Aspen Words chief executive Caroline Tory said that while the nonprofit literary association has cultivated youth education projects for more than a decade through its “Writers in the Schools” program, this series of poetry workshops marks a first for the organization in terms of focusing on one school. for a fixed period.
“We hadn’t worked very deeply with a school over a week-long period, it was always about spreading our funding as widely as possible to reach as many students as possible,” Tory said. “But with the support of the Aspen Education Foundation, we were able to design this in-depth program to reach every middle school kid.”

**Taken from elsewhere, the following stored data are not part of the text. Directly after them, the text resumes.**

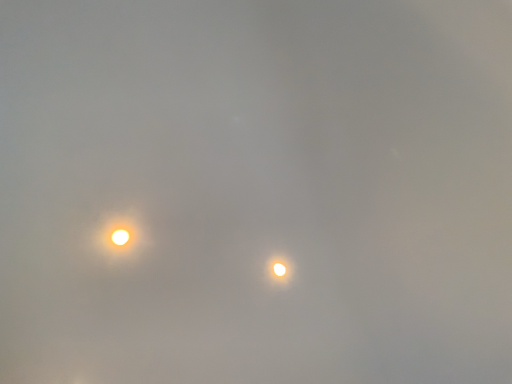 Where is `bright yellow orb at upper left, which ranks as the 1th moonlight in front-to-back order`? This screenshot has height=384, width=512. bright yellow orb at upper left, which ranks as the 1th moonlight in front-to-back order is located at coordinates (119, 234).

Describe the element at coordinates (119, 234) in the screenshot. This screenshot has width=512, height=384. I see `bright yellow orb at upper left, arranged as the 1th moonlight when viewed from the top` at that location.

Describe the element at coordinates (279, 270) in the screenshot. The height and width of the screenshot is (384, 512). I see `bright white sphere at center, which is counted as the first moonlight, starting from the back` at that location.

Where is `bright white sphere at center, the first moonlight ordered from the bottom`? The width and height of the screenshot is (512, 384). bright white sphere at center, the first moonlight ordered from the bottom is located at coordinates (279, 270).

Identify the location of bright yellow orb at upper left, the 1th moonlight from the left. (119, 234).

In the image, is bright yellow orb at upper left, which appears as the second moonlight when viewed from the right, on the left side or the right side of bright white sphere at center, arranged as the second moonlight when viewed from the front?

In the image, bright yellow orb at upper left, which appears as the second moonlight when viewed from the right, appears on the left side of bright white sphere at center, arranged as the second moonlight when viewed from the front.

Consider the image. Between bright yellow orb at upper left, arranged as the 1th moonlight when viewed from the top, and bright white sphere at center, the 2th moonlight from the left, which one is positioned behind?

Positioned behind is bright white sphere at center, the 2th moonlight from the left.

Considering the points (115, 252) and (277, 269), which point is behind, point (115, 252) or point (277, 269)?

Positioned behind is point (277, 269).

From the image's perspective, is bright yellow orb at upper left, arranged as the 1th moonlight when viewed from the top, on bright white sphere at center, arranged as the second moonlight when viewed from the front?

Yes, from the image's perspective, bright yellow orb at upper left, arranged as the 1th moonlight when viewed from the top, is on top of bright white sphere at center, arranged as the second moonlight when viewed from the front.

From a real-world perspective, between bright yellow orb at upper left, the 2th moonlight ordered from the bottom, and bright white sphere at center, the 1th moonlight from the right, who is vertically lower?

bright yellow orb at upper left, the 2th moonlight ordered from the bottom, is physically lower.

Does bright yellow orb at upper left, which ranks as the 1th moonlight in front-to-back order, have a lesser width compared to bright white sphere at center, arranged as the second moonlight when viewed from the front?

No.

Does bright yellow orb at upper left, arranged as the 1th moonlight when viewed from the top, have a greater height compared to bright white sphere at center, which is counted as the first moonlight, starting from the back?

Incorrect, the height of bright yellow orb at upper left, arranged as the 1th moonlight when viewed from the top, is not larger of that of bright white sphere at center, which is counted as the first moonlight, starting from the back.

Considering the relative sizes of bright yellow orb at upper left, the 2th moonlight ordered from the bottom, and bright white sphere at center, arranged as the second moonlight when viewed from the front, in the image provided, is bright yellow orb at upper left, the 2th moonlight ordered from the bottom, smaller than bright white sphere at center, arranged as the second moonlight when viewed from the front,?

No, bright yellow orb at upper left, the 2th moonlight ordered from the bottom, is not smaller than bright white sphere at center, arranged as the second moonlight when viewed from the front.

Would you say bright yellow orb at upper left, which ranks as the 1th moonlight in front-to-back order, is outside bright white sphere at center, which appears as the second moonlight when viewed from the top?

Yes, bright yellow orb at upper left, which ranks as the 1th moonlight in front-to-back order, is located beyond the bounds of bright white sphere at center, which appears as the second moonlight when viewed from the top.

Is bright yellow orb at upper left, which is counted as the 2th moonlight, starting from the back, not close to bright white sphere at center, arranged as the second moonlight when viewed from the front?

bright yellow orb at upper left, which is counted as the 2th moonlight, starting from the back, is near bright white sphere at center, arranged as the second moonlight when viewed from the front, not far away.

Is bright yellow orb at upper left, the 2th moonlight ordered from the bottom, facing away from bright white sphere at center, which is counted as the first moonlight, starting from the back?

No.

Image resolution: width=512 pixels, height=384 pixels. I want to click on moonlight on the right of bright yellow orb at upper left, which ranks as the 1th moonlight in front-to-back order, so click(279, 270).

Is bright white sphere at center, the first moonlight ordered from the bottom, at the left side of bright yellow orb at upper left, which appears as the second moonlight when viewed from the right?

No, bright white sphere at center, the first moonlight ordered from the bottom, is not to the left of bright yellow orb at upper left, which appears as the second moonlight when viewed from the right.

Does bright white sphere at center, the 1th moonlight from the right, come in front of bright yellow orb at upper left, which appears as the second moonlight when viewed from the right?

No, it is not.

Which is less distant, [270,260] or [106,235]?

Clearly, point [270,260] is more distant from the camera than point [106,235].

From the image's perspective, who appears lower, bright white sphere at center, the 1th moonlight from the right, or bright yellow orb at upper left, which is counted as the 2th moonlight, starting from the back?

From the image's view, bright white sphere at center, the 1th moonlight from the right, is below.

From a real-world perspective, is bright white sphere at center, arranged as the second moonlight when viewed from the front, above or below bright yellow orb at upper left, which is counted as the 2th moonlight, starting from the back?

Clearly, from a real-world perspective, bright white sphere at center, arranged as the second moonlight when viewed from the front, is above bright yellow orb at upper left, which is counted as the 2th moonlight, starting from the back.

Based on the photo, which of these two, bright white sphere at center, the 2th moonlight from the left, or bright yellow orb at upper left, the 2th moonlight ordered from the bottom, is thinner?

bright white sphere at center, the 2th moonlight from the left.

Does bright white sphere at center, arranged as the second moonlight when viewed from the front, have a greater height compared to bright yellow orb at upper left, the 2th moonlight ordered from the bottom?

Correct, bright white sphere at center, arranged as the second moonlight when viewed from the front, is much taller as bright yellow orb at upper left, the 2th moonlight ordered from the bottom.

Which of these two, bright white sphere at center, which appears as the second moonlight when viewed from the top, or bright yellow orb at upper left, the 2th moonlight ordered from the bottom, is smaller?

With smaller size is bright white sphere at center, which appears as the second moonlight when viewed from the top.

Could bright yellow orb at upper left, which is counted as the 2th moonlight, starting from the back, be considered to be inside bright white sphere at center, the 2th moonlight from the left?

No, bright yellow orb at upper left, which is counted as the 2th moonlight, starting from the back, is located outside of bright white sphere at center, the 2th moonlight from the left.

Are bright white sphere at center, the 2th moonlight from the left, and bright yellow orb at upper left, which appears as the second moonlight when viewed from the right, beside each other?

There is a gap between bright white sphere at center, the 2th moonlight from the left, and bright yellow orb at upper left, which appears as the second moonlight when viewed from the right.

Is bright white sphere at center, the first moonlight ordered from the bottom, looking in the opposite direction of bright yellow orb at upper left, arranged as the 1th moonlight when viewed from the top?

No, bright white sphere at center, the first moonlight ordered from the bottom,'s orientation is not away from bright yellow orb at upper left, arranged as the 1th moonlight when viewed from the top.

What's the angular difference between bright white sphere at center, the 2th moonlight from the left, and bright yellow orb at upper left, which appears as the second moonlight when viewed from the right,'s facing directions?

The facing directions of bright white sphere at center, the 2th moonlight from the left, and bright yellow orb at upper left, which appears as the second moonlight when viewed from the right, are 0.000274 degrees apart.

Where is `moonlight on the right of bright yellow orb at upper left, the 1th moonlight from the left`? moonlight on the right of bright yellow orb at upper left, the 1th moonlight from the left is located at coordinates (x=279, y=270).

This screenshot has height=384, width=512. What are the coordinates of `moonlight on the left of bright white sphere at center, arranged as the second moonlight when viewed from the front` in the screenshot? It's located at (119, 234).

The image size is (512, 384). What are the coordinates of `moonlight below the bright white sphere at center, arranged as the second moonlight when viewed from the front (from a real-world perspective)` in the screenshot? It's located at (119, 234). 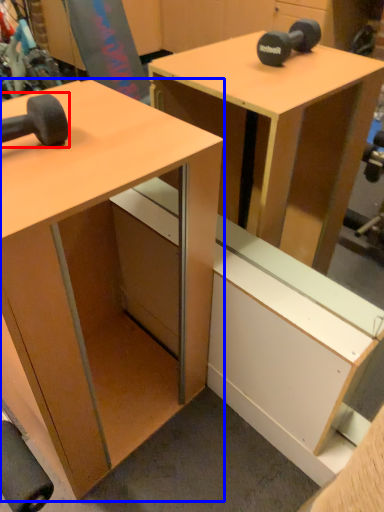 Question: Which of the following is the closest to the observer, dumbbell (highlighted by a red box) or desk (highlighted by a blue box)?

Choices:
 (A) dumbbell
 (B) desk

Answer: (B) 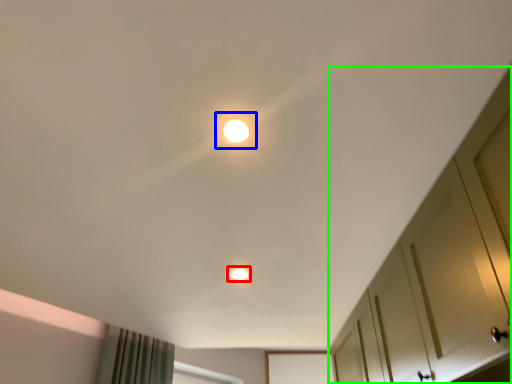 Question: Estimate the real-world distances between objects in this image. Which object is farther from dot (highlighted by a red box), dot (highlighted by a blue box) or dresser (highlighted by a green box)?

Choices:
 (A) dot
 (B) dresser

Answer: (A) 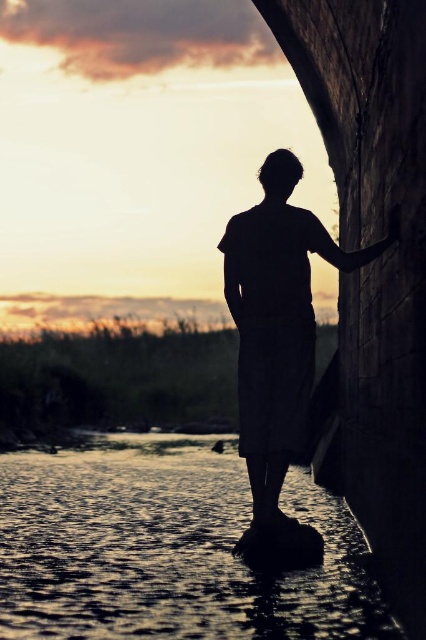 Question: Which of the following is the farthest from the observer?

Choices:
 (A) (247, 396)
 (B) (310, 611)

Answer: (A)

Question: Among these points, which one is farthest from the camera?

Choices:
 (A) (195, 589)
 (B) (273, 188)

Answer: (B)

Question: Is shiny reflective water at lower center bigger than silhouette fabric at center?

Choices:
 (A) no
 (B) yes

Answer: (B)

Question: Can you confirm if shiny reflective water at lower center is bigger than silhouette fabric at center?

Choices:
 (A) yes
 (B) no

Answer: (A)

Question: Can you confirm if shiny reflective water at lower center is positioned to the right of silhouette fabric at center?

Choices:
 (A) no
 (B) yes

Answer: (A) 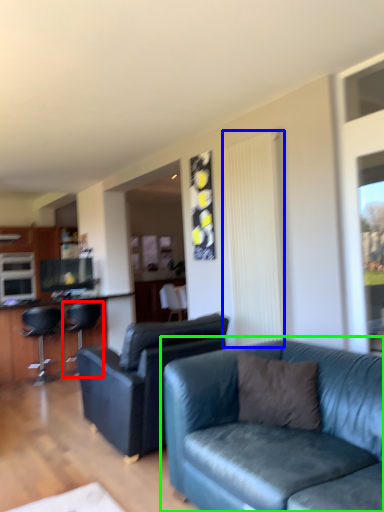 Question: Considering the real-world distances, which object is closest to chair (highlighted by a red box)? curtain (highlighted by a blue box) or studio couch (highlighted by a green box).

Choices:
 (A) curtain
 (B) studio couch

Answer: (A) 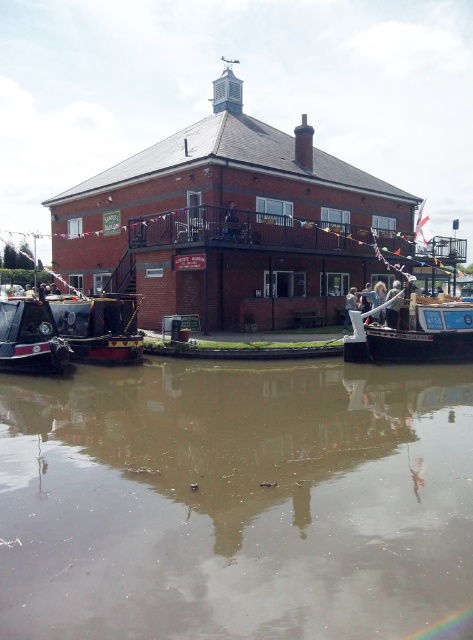 Question: Which of the following is the farthest from the observer?

Choices:
 (A) (399, 333)
 (B) (16, 316)
 (C) (131, 324)
 (D) (45, 483)

Answer: (C)

Question: Among these points, which one is farthest from the camera?

Choices:
 (A) (79, 358)
 (B) (396, 349)
 (C) (29, 371)
 (D) (29, 541)

Answer: (A)

Question: Which point is closer to the camera?

Choices:
 (A) (402, 346)
 (B) (25, 339)

Answer: (B)

Question: Can you confirm if wooden polished boat at center is smaller than matte black barge at left?

Choices:
 (A) yes
 (B) no

Answer: (B)

Question: In this image, where is wooden polished boat at center located relative to matte black boat at left?

Choices:
 (A) left
 (B) right

Answer: (B)

Question: Can you confirm if brown murky water at center is positioned to the left of wooden polished boat at center?

Choices:
 (A) no
 (B) yes

Answer: (B) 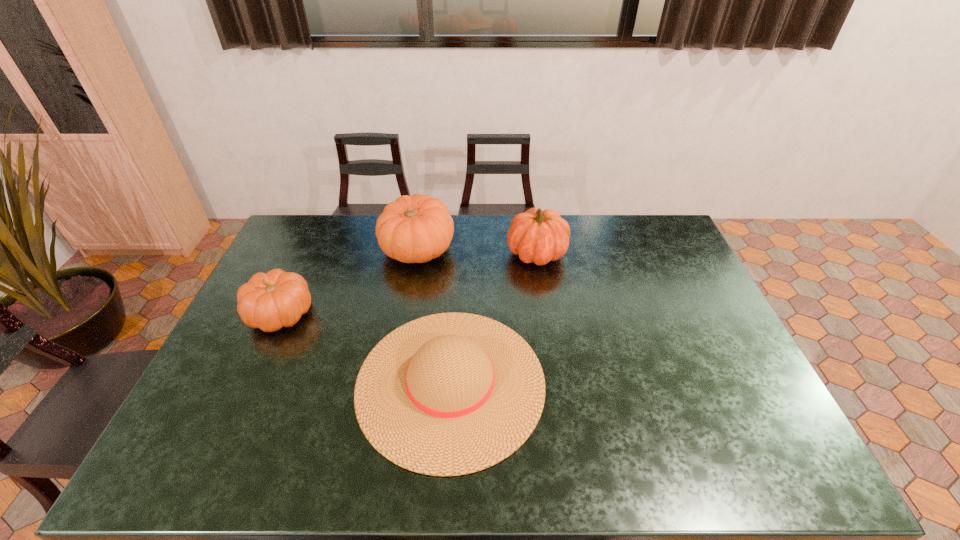 At what (x,y) coordinates should I click in order to perform the action: click on object that is positioned at the left edge. Please return your answer as a coordinate pair (x, y). Looking at the image, I should click on (277, 299).

Locate an element on the screen. vacant area at the far edge of the desktop is located at coordinates (478, 251).

Identify the location of free space at the left edge of the desktop. (292, 254).

Locate an element on the screen. vacant point at the right edge is located at coordinates (675, 276).

The width and height of the screenshot is (960, 540). Identify the location of free space between the leftmost object and the second pumpkin from left to right. (349, 281).

The width and height of the screenshot is (960, 540). I want to click on free space between the nearest pumpkin and the bonnet, so click(366, 348).

You are a GUI agent. You are given a task and a screenshot of the screen. Output one action in this format:
    pyautogui.click(x=<x>, y=<y>)
    Task: Click on the free space between the nearest pumpkin and the rightmost pumpkin
    This screenshot has height=540, width=960.
    Given the screenshot: What is the action you would take?
    pyautogui.click(x=409, y=283)

The width and height of the screenshot is (960, 540). I want to click on blank region between the rightmost pumpkin and the bonnet, so click(493, 318).

Locate an element on the screen. Image resolution: width=960 pixels, height=540 pixels. vacant space that's between the bonnet and the rightmost pumpkin is located at coordinates (493, 318).

This screenshot has height=540, width=960. I want to click on free space between the rightmost pumpkin and the bonnet, so click(493, 318). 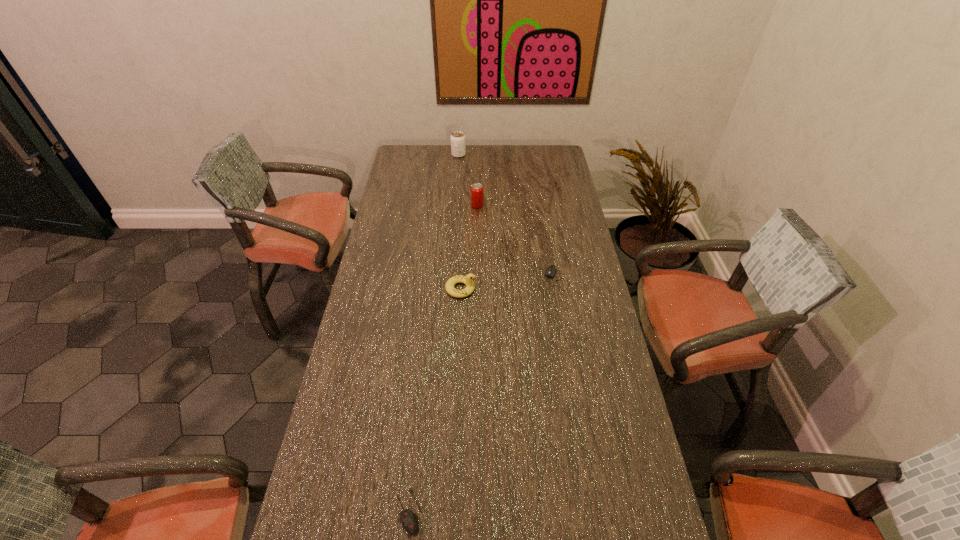 You are a GUI agent. You are given a task and a screenshot of the screen. Output one action in this format:
    pyautogui.click(x=<x>, y=<y>)
    Task: Click on the vacant space situated on the front of the right mouse
    Image resolution: width=960 pixels, height=540 pixels.
    Given the screenshot: What is the action you would take?
    [563, 310]

The image size is (960, 540). Find the location of `free space located on the right of the nearest object`. free space located on the right of the nearest object is located at coordinates (539, 510).

Where is `object positioned at the far edge`? The image size is (960, 540). object positioned at the far edge is located at coordinates (458, 146).

This screenshot has height=540, width=960. Identify the location of object that is at the right edge. (552, 269).

The height and width of the screenshot is (540, 960). I want to click on vacant space at the far edge of the desktop, so click(464, 157).

This screenshot has height=540, width=960. Identify the location of vacant area at the left edge. (409, 213).

This screenshot has width=960, height=540. Identify the location of free space at the right edge of the desktop. (547, 174).

Identify the location of vacant space at the far left corner. (409, 157).

You are a GUI agent. You are given a task and a screenshot of the screen. Output one action in this format:
    pyautogui.click(x=<x>, y=<y>)
    Task: Click on the free space that is in between the farther mouse and the left mouse
    This screenshot has width=960, height=540.
    Given the screenshot: What is the action you would take?
    pyautogui.click(x=483, y=394)

This screenshot has height=540, width=960. In order to click on free spot between the farthest object and the nearer mouse in this screenshot , I will do `click(434, 333)`. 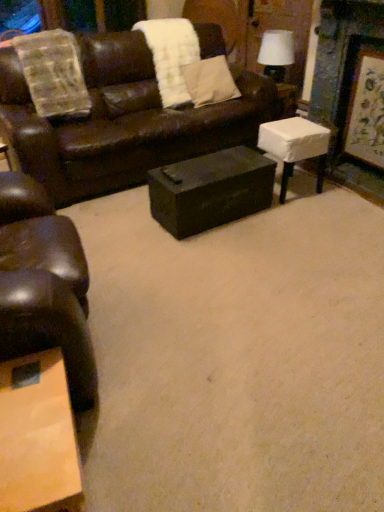 This screenshot has width=384, height=512. Find the location of `free point above wooden coffee table at lower left (from a real-world perspective)`. free point above wooden coffee table at lower left (from a real-world perspective) is located at coordinates pos(27,422). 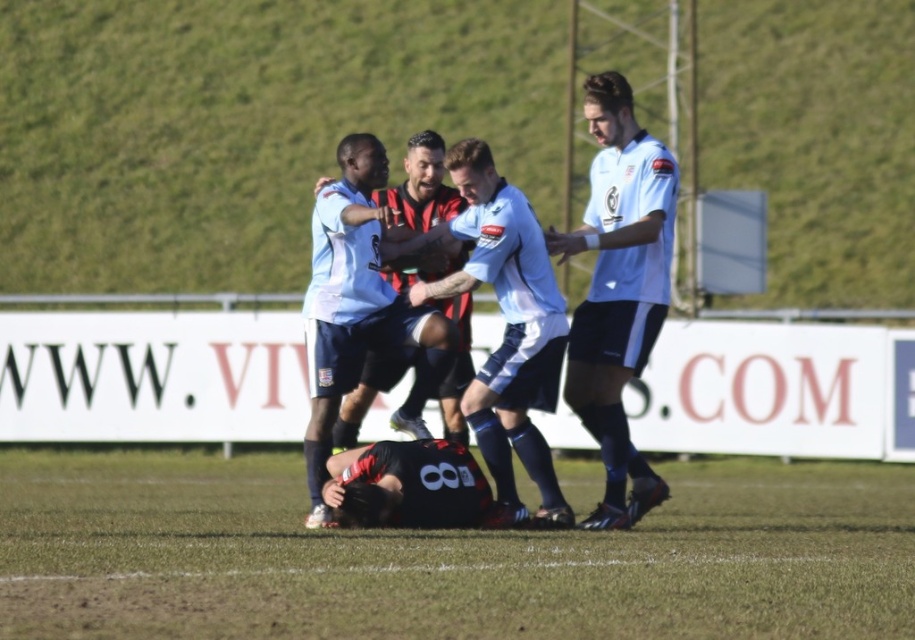 Question: Which point is closer to the camera?

Choices:
 (A) (568, 561)
 (B) (432, 476)
 (C) (582, 392)
 (D) (368, 387)

Answer: (A)

Question: Does green grass football field at lower center have a smaller size compared to matte black jersey at center?

Choices:
 (A) yes
 (B) no

Answer: (B)

Question: Estimate the real-world distances between objects in this image. Which object is farther from the matte black jersey at center?

Choices:
 (A) black jersey at center
 (B) reddish-brown leather jacket at center
 (C) white matte jersey at center
 (D) green grass football field at lower center

Answer: (D)

Question: Is white matte jersey at center in front of reddish-brown leather jacket at center?

Choices:
 (A) no
 (B) yes

Answer: (B)

Question: Which of the following is the closest to the observer?

Choices:
 (A) (480, 236)
 (B) (535, 218)
 (C) (662, 144)

Answer: (A)

Question: Does matte black jersey at center appear under reddish-brown leather jacket at center?

Choices:
 (A) no
 (B) yes

Answer: (A) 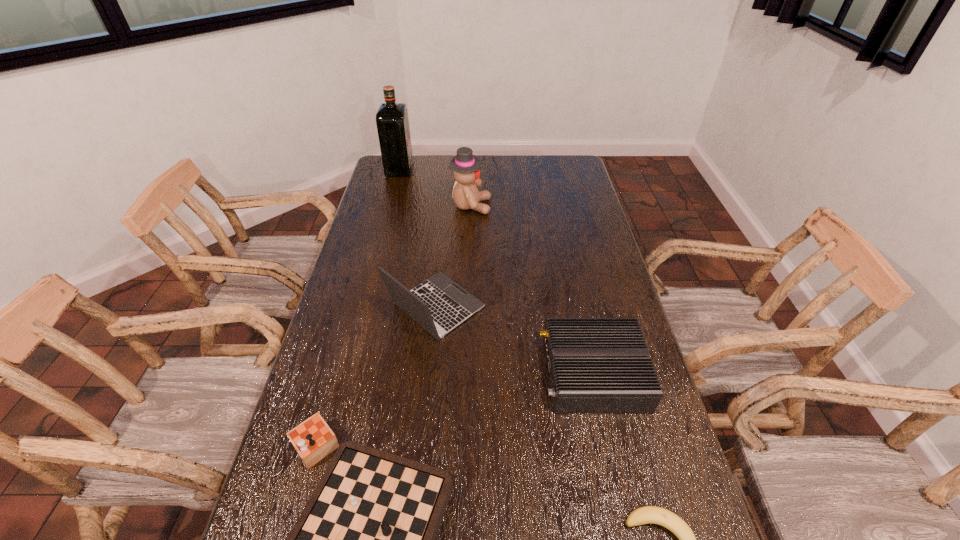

Tory went on to explain how Aspen Words is looking to replicate this model for other Roaring Fork Valley schools in the future, stating that the organization has great contacts in the literary world and is working to bring in more these accomplished writers right in the classrooms.
The three incoming writers for this week’s poetry project have each previously worked with students in the Valley through one of Aspen Words’ youth offerings, Tory said. Phillips — who is a bilingual poet, performer, and educator currently living in Arizona — sits on the Aspen Words Creative Council and has led several classroom workshops throughout the Valley over the years. Carrizosa and Zihuatanejo have both taught virtual youth sessions for Aspen Words during the pandemic.
Each assigned a grade at AMS — Carrizosa will double and work with fifth- and sixth-grade students — teacher artists have developed their own programs to incorporate into their designated classrooms, Tory said. She referred to the accessibility of poetry for middle schoolers, speaking of the free nature of the literary craft in terms of less emphasis on grammatical rules.
“The great thing about poetry is that it’s a more accessible written form for students in grades five through eight; it can start with one line and then you write another line and another and at the end of a workshop you have a poem,” Tory said. “Coming back from an hour-long lesson after creating something is powerful – it gets kids to think of themselves as writers.”
Carrizosa also spoke about the liberating attributes of poetry and how it sparks power. The poet said that when she teaches a workshop, she often prompts prompts that begin with students writing a single word. Gradually, students are encouraged to record what they see, feel and know, Carrizosa said, turning words into lines and lines into poems.
“I tell students, ‘I don’t care about spelling or grammar, all I care about is the truth — your truth,'” Carrizosa said. “I know not all kids love poetry and some kids are shy, but everyone has a story and we all come from somewhere – it’s something worth celebrating.”